Güncel Sendika Haberleri

05 Kasım, 2014

BİLİMİN ÖNÜNDEKİ ENGEL YÖK KALDIRILMALIDIR

12 Eylül darbesinin ardından üniversiteleri zapturapt altına almak için kurulan YÖK, 33 yıldan bu yana bilimsel, özerk üniversitenin önündeki en büyük engel olmuştur.

YÖK, bugüne kadarki uygulamaları ile üniversitelerde bilimselliği ve bilimsel yaklaşımları kurumsal kimliğe kavuşturmamış, gerçeği ve gerçeği arayanı engelleme ve denetim altına alma kurumu haline gelmiştir.

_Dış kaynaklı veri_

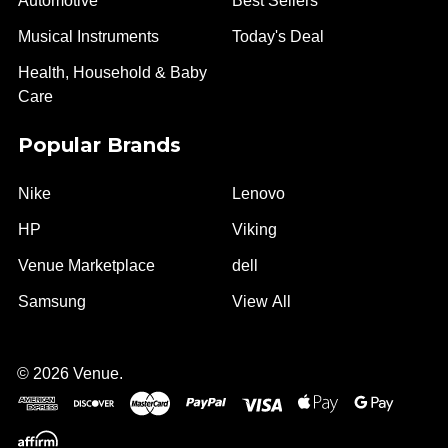
Automotive
Best Sellers
Musical Instruments
Today's Deal
Health, Household & Baby
Care
Popular Brands
Nike
Lenovo
HP
Viking
Venue Marketplace
dell
Samsung
View All
©
2026
Venue.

Özerkliği tamamen ortadan kaldırılan üniversiteler, son 33 yılda farklı düşüncelerin sorgulandığı ve üretildiği yerler olmaktan çıkmış daha çok benimsenmiş fikirlerin kabul edildiği ve öğretildiği ileri liseler düzeyinde kalmışlardır.

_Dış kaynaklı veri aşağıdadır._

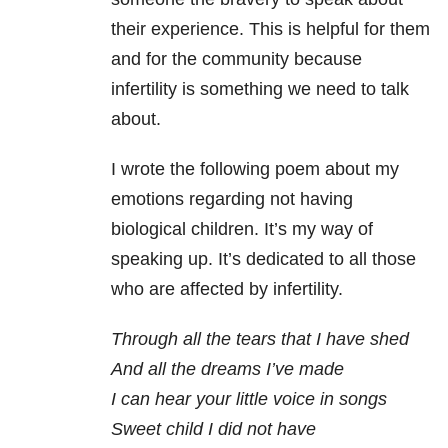
their experience. This is helpful for them
and for the community because
infertility is something we need to talk
about.
I wrote the following poem about my
emotions regarding not having
biological children. It’s my way of
speaking up. It’s dedicated to all those
who are affected by infertility.
Through all the tears that I have shed
And all the dreams I’ve made
I can hear your little voice in songs
Sweet child I did not have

AKP hükümeti döneminde üniversiteler tamamen piyasa dinamiklerine teslim edilmek istenmiş, yükseköğretim de dahil olmak üzere eğitim hizmetlerinin ticarileştirilmesi, üretilen bilginin metalaştırılması, muhafazakârlaşma ve kadrolaşma, üniversite yönetimlerinin otoriterleştirilmesi yönündeki politikalarda artış olmuştur. Üniversitelerde de emekçiler güvencesizliğe, düşük ücretlere, kötü çalışma koşullarına mahkûm edilmeye çalışılmış ve siyasal iktidara yönelik her türlü muhalefet, devletin en sert şiddet araçlarıyla baskı altına alınmak istenmiştir.

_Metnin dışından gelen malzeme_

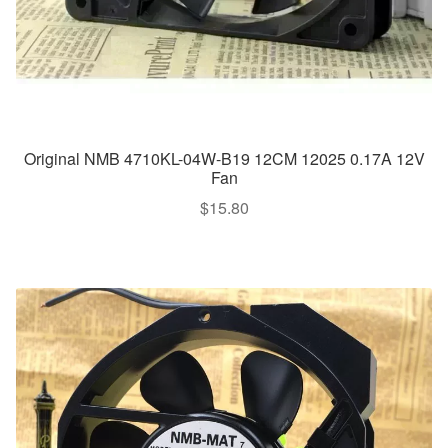
Original NMB 4710KL-04W-B19 12CM 12025 0.17A 12V
Fan
$
15.80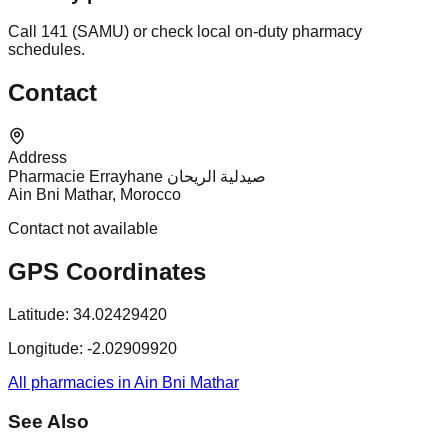
Call 141 (SAMU) or check local on-duty pharmacy
schedules.
Contact
Address
Pharmacie Errayhane صيدلية الريحان
Ain Bni Mathar, Morocco
Contact not available
GPS Coordinates
Latitude:
34.02429420
Longitude:
-2.02909920
All pharmacies in Ain Bni Mathar
See Also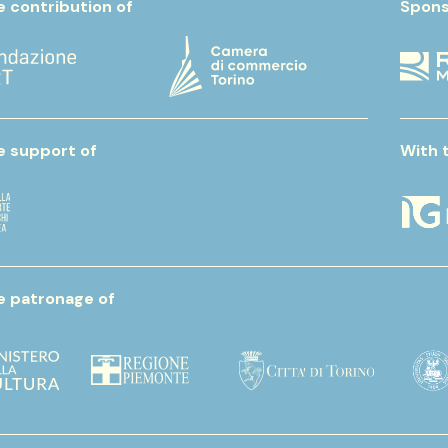
e contribution of
Spons
e support of
With 
e patronage of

AKP, kontrolüne aldığı YÖK’ün kurumsal yapısının sağladığı baskıcı imkânları sonuna kadar kullanmıştır. Devletin muhalif tüm kesimlere karşı şiddet araçlarını sınırsızca kullandığı bir dönemde üniversiteler YÖK, rektörlükler ve polis eliyle zapturapt altına alınmak istenmiş ve soruşturma, sürgün, işten çıkarma, psikolojik baskı, kadro vermeme gibi uygulamaların sayısında artış yaşanmıştır. Bilim insanlarının, insan toplum doğa yararına çalışmalar yapması ve bunu toplumla paylaşmaları her fırsatta engellenmiştir. Üniversiteler sermayenin arka bahçesi haline gelirken, üniversite öğrencileri de kağıt parçasına dönüşen diplomaları ile sermayenin ucuz iş gücü olarak güvencesiz çalışmaya, işsizliğe sürüklenerek, geleceksizleştirilmektedir.

AKP, muhalefetteyken eleştirdiği, kaldırılması gerektiğini savunduğu YÖK’ü kendi iktidarı döneminde bağrına basmıştır. 12 Eylül’le hesaplaşmak gibi bir iddiayla yola çıktıklarını söyleyenlerin 12 Eylül’ün en antidemokratik kurumu olan YÖK’ü kaldırılmasına hiç değinmemeleri oldukça manidardır.

Üniversiteler; özgür düşünceyle “gerçeğin” arandığı, sorgulamanın, tartışmanın, eleştirici düşünmenin öğretildiği, bilimsel düşüncenin yani aklın dogmaya üstünlüğünün ortaya konduğu, topluma da bu becerileri kazandırmaya çalışan eğitim kurumlarıdır.

Üniversiteler; bilim aracılığıyla dünyaya, yeniliğe kapı açan, her türlü fikrin tartışılabildiği, yaratıcılığın gerçekleştirildiği, unvan ve makamların fazlasıyla önem taşımadığı, hiyerarşinin bulunmadığı, bilimsel özgürlüğün ve bilgi birikiminin oluştuğu ortamlardır.

Bu nedenle, üniversitelerin halkımızın ve Cumhuriyetimizin beklentilerine yanıt verebilmesi için hem mali yönden, hem de bilimsel yönden özerk olması gerekmektedir. Hiçbir iktidar, üniversiteleri kendi siyasi emellerine alet edememelidir.

Eğitim-İş  olarak, 12 Eylül faşizminin ürünü olan YÖK’ün kaldırılmasını istiyoruz.  YÖK düzenine karşı, üniversitelerin özerkliğini, parasız, eşit, bilimsel ve demokratik eğitimi savunuyor,  AKP ve YÖK‘ün başında bulunanları uyarıyoruz:  Artık, özerk üniversite, parasız eğitim isteyen öğrencilerin, üniversitelerin ve bilimin yakasından düşün.